The response must consist of all the entries, duplicated without alteration.

Stored data.
Content starts

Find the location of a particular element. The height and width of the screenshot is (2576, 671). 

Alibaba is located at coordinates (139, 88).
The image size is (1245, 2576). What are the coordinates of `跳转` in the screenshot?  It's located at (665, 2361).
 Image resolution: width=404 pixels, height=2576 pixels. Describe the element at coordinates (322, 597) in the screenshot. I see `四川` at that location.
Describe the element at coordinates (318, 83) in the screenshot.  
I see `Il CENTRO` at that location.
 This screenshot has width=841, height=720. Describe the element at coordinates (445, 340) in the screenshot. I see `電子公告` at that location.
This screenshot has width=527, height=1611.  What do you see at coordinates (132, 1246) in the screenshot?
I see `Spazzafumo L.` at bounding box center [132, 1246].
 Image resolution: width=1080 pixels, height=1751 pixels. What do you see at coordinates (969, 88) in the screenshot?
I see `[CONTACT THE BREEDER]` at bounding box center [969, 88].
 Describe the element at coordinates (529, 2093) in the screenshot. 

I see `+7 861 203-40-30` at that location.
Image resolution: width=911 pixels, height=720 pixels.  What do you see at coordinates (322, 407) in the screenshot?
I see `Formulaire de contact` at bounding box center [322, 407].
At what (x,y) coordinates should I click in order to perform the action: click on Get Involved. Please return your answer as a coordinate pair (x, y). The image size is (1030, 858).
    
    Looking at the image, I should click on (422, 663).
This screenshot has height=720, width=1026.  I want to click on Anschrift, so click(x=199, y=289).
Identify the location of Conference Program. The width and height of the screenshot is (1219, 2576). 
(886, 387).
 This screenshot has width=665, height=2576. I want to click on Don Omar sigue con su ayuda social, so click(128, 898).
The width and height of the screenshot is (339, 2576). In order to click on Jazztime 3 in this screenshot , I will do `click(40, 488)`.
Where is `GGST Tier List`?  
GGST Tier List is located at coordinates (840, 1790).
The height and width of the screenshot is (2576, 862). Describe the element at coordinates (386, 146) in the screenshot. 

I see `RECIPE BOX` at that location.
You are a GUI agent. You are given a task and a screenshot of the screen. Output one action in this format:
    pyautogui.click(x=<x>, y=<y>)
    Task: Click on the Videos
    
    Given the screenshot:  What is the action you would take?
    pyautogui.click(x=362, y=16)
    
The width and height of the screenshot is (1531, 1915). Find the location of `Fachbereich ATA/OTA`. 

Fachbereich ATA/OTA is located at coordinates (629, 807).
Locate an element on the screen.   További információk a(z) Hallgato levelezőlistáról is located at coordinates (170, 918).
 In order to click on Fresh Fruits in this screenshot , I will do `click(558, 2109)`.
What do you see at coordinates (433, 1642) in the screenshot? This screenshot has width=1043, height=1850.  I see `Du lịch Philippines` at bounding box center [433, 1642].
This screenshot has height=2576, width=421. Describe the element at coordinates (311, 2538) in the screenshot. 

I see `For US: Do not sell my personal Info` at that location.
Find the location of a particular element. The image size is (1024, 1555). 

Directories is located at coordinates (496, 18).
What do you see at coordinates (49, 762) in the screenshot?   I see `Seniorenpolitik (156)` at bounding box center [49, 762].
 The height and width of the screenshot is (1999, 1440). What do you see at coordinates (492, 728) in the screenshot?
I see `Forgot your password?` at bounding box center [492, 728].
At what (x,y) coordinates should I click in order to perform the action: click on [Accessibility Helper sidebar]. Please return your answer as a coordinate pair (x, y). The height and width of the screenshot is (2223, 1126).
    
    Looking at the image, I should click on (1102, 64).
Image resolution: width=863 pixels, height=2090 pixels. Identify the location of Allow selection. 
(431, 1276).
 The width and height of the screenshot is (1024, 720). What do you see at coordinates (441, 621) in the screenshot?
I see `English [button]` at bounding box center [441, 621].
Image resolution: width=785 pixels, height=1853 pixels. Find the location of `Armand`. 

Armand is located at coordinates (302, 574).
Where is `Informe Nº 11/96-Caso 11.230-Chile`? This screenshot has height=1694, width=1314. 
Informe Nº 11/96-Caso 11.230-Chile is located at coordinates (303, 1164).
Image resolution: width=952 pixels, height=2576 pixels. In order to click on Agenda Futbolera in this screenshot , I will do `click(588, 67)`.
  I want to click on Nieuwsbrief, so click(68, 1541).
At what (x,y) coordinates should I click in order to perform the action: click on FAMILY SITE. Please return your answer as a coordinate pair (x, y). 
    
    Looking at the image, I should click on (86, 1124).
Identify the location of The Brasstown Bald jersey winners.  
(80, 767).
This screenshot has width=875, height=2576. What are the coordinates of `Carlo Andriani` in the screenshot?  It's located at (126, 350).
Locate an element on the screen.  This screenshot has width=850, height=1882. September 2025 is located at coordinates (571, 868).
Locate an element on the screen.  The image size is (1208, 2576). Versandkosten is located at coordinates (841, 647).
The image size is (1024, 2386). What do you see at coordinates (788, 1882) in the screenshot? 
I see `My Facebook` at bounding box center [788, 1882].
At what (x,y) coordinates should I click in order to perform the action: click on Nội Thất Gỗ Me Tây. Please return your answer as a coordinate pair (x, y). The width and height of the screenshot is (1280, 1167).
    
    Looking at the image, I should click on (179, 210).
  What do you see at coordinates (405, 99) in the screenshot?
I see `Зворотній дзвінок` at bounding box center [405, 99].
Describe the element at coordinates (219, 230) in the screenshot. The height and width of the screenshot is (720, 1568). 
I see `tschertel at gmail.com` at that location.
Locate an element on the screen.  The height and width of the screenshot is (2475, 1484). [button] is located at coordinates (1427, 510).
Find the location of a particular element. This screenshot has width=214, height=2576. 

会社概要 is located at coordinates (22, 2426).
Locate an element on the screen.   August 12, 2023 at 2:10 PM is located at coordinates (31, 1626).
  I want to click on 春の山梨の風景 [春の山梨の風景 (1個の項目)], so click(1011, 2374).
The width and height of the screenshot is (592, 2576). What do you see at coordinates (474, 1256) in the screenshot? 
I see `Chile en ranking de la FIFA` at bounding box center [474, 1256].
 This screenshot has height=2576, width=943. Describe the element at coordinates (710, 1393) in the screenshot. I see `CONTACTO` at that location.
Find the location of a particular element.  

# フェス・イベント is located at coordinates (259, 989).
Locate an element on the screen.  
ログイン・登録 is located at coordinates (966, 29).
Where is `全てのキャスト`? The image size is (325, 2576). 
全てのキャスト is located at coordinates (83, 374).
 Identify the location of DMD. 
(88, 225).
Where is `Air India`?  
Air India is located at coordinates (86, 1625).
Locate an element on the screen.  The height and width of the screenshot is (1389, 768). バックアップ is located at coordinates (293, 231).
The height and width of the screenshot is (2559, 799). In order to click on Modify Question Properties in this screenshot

Content ends

Response to the task.
Find the location of a particular element. The height and width of the screenshot is (2576, 671). 

Alibaba is located at coordinates (139, 88).
The image size is (1245, 2576). What are the coordinates of `跳转` in the screenshot?  It's located at (665, 2361).
 Image resolution: width=404 pixels, height=2576 pixels. Describe the element at coordinates (322, 597) in the screenshot. I see `四川` at that location.
Describe the element at coordinates (318, 83) in the screenshot.  
I see `Il CENTRO` at that location.
 This screenshot has width=841, height=720. Describe the element at coordinates (445, 340) in the screenshot. I see `電子公告` at that location.
This screenshot has width=527, height=1611.  What do you see at coordinates (132, 1246) in the screenshot?
I see `Spazzafumo L.` at bounding box center [132, 1246].
 Image resolution: width=1080 pixels, height=1751 pixels. What do you see at coordinates (969, 88) in the screenshot?
I see `[CONTACT THE BREEDER]` at bounding box center [969, 88].
 Describe the element at coordinates (529, 2093) in the screenshot. 

I see `+7 861 203-40-30` at that location.
Image resolution: width=911 pixels, height=720 pixels.  What do you see at coordinates (322, 407) in the screenshot?
I see `Formulaire de contact` at bounding box center [322, 407].
At what (x,y) coordinates should I click in order to perform the action: click on Get Involved. Please return your answer as a coordinate pair (x, y). The image size is (1030, 858).
    
    Looking at the image, I should click on (422, 663).
This screenshot has height=720, width=1026.  I want to click on Anschrift, so click(x=199, y=289).
Identify the location of Conference Program. The width and height of the screenshot is (1219, 2576). 
(886, 387).
 This screenshot has width=665, height=2576. I want to click on Don Omar sigue con su ayuda social, so click(128, 898).
The width and height of the screenshot is (339, 2576). In order to click on Jazztime 3 in this screenshot , I will do `click(40, 488)`.
Where is `GGST Tier List`?  
GGST Tier List is located at coordinates (840, 1790).
The height and width of the screenshot is (2576, 862). Describe the element at coordinates (386, 146) in the screenshot. 

I see `RECIPE BOX` at that location.
You are a GUI agent. You are given a task and a screenshot of the screen. Output one action in this format:
    pyautogui.click(x=<x>, y=<y>)
    Task: Click on the Videos
    
    Given the screenshot:  What is the action you would take?
    pyautogui.click(x=362, y=16)
    
The width and height of the screenshot is (1531, 1915). Find the location of `Fachbereich ATA/OTA`. 

Fachbereich ATA/OTA is located at coordinates (629, 807).
Locate an element on the screen.   További információk a(z) Hallgato levelezőlistáról is located at coordinates (170, 918).
 In order to click on Fresh Fruits in this screenshot , I will do `click(558, 2109)`.
What do you see at coordinates (433, 1642) in the screenshot? This screenshot has width=1043, height=1850.  I see `Du lịch Philippines` at bounding box center [433, 1642].
This screenshot has height=2576, width=421. Describe the element at coordinates (311, 2538) in the screenshot. 

I see `For US: Do not sell my personal Info` at that location.
Find the location of a particular element. The image size is (1024, 1555). 

Directories is located at coordinates (496, 18).
What do you see at coordinates (49, 762) in the screenshot?   I see `Seniorenpolitik (156)` at bounding box center [49, 762].
 The height and width of the screenshot is (1999, 1440). What do you see at coordinates (492, 728) in the screenshot?
I see `Forgot your password?` at bounding box center [492, 728].
At what (x,y) coordinates should I click in order to perform the action: click on [Accessibility Helper sidebar]. Please return your answer as a coordinate pair (x, y). The height and width of the screenshot is (2223, 1126).
    
    Looking at the image, I should click on (1102, 64).
Image resolution: width=863 pixels, height=2090 pixels. Identify the location of Allow selection. 
(431, 1276).
 The width and height of the screenshot is (1024, 720). What do you see at coordinates (441, 621) in the screenshot?
I see `English [button]` at bounding box center [441, 621].
Image resolution: width=785 pixels, height=1853 pixels. Find the location of `Armand`. 

Armand is located at coordinates (302, 574).
Where is `Informe Nº 11/96-Caso 11.230-Chile`? This screenshot has height=1694, width=1314. 
Informe Nº 11/96-Caso 11.230-Chile is located at coordinates (303, 1164).
Image resolution: width=952 pixels, height=2576 pixels. In order to click on Agenda Futbolera in this screenshot , I will do `click(588, 67)`.
  I want to click on Nieuwsbrief, so click(68, 1541).
At what (x,y) coordinates should I click in order to perform the action: click on FAMILY SITE. Please return your answer as a coordinate pair (x, y). 
    
    Looking at the image, I should click on (86, 1124).
Identify the location of The Brasstown Bald jersey winners.  
(80, 767).
This screenshot has width=875, height=2576. What are the coordinates of `Carlo Andriani` in the screenshot?  It's located at (126, 350).
Locate an element on the screen.  This screenshot has width=850, height=1882. September 2025 is located at coordinates (571, 868).
Locate an element on the screen.  The image size is (1208, 2576). Versandkosten is located at coordinates (841, 647).
The image size is (1024, 2386). What do you see at coordinates (788, 1882) in the screenshot? 
I see `My Facebook` at bounding box center [788, 1882].
At what (x,y) coordinates should I click in order to perform the action: click on Nội Thất Gỗ Me Tây. Please return your answer as a coordinate pair (x, y). The width and height of the screenshot is (1280, 1167).
    
    Looking at the image, I should click on (179, 210).
  What do you see at coordinates (405, 99) in the screenshot?
I see `Зворотній дзвінок` at bounding box center [405, 99].
Describe the element at coordinates (219, 230) in the screenshot. The height and width of the screenshot is (720, 1568). 
I see `tschertel at gmail.com` at that location.
Locate an element on the screen.  The height and width of the screenshot is (2475, 1484). [button] is located at coordinates (1427, 510).
Find the location of a particular element. This screenshot has width=214, height=2576. 

会社概要 is located at coordinates (22, 2426).
Locate an element on the screen.   August 12, 2023 at 2:10 PM is located at coordinates (31, 1626).
  I want to click on 春の山梨の風景 [春の山梨の風景 (1個の項目)], so click(1011, 2374).
The width and height of the screenshot is (592, 2576). What do you see at coordinates (474, 1256) in the screenshot? 
I see `Chile en ranking de la FIFA` at bounding box center [474, 1256].
 This screenshot has height=2576, width=943. Describe the element at coordinates (710, 1393) in the screenshot. I see `CONTACTO` at that location.
Find the location of a particular element.  

# フェス・イベント is located at coordinates (259, 989).
Locate an element on the screen.  
ログイン・登録 is located at coordinates (966, 29).
Where is `全てのキャスト`? The image size is (325, 2576). 
全てのキャスト is located at coordinates (83, 374).
 Identify the location of DMD. 
(88, 225).
Where is `Air India`?  
Air India is located at coordinates (86, 1625).
Locate an element on the screen.  The height and width of the screenshot is (1389, 768). バックアップ is located at coordinates (293, 231).
The height and width of the screenshot is (2559, 799). In order to click on Modify Question Properties in this screenshot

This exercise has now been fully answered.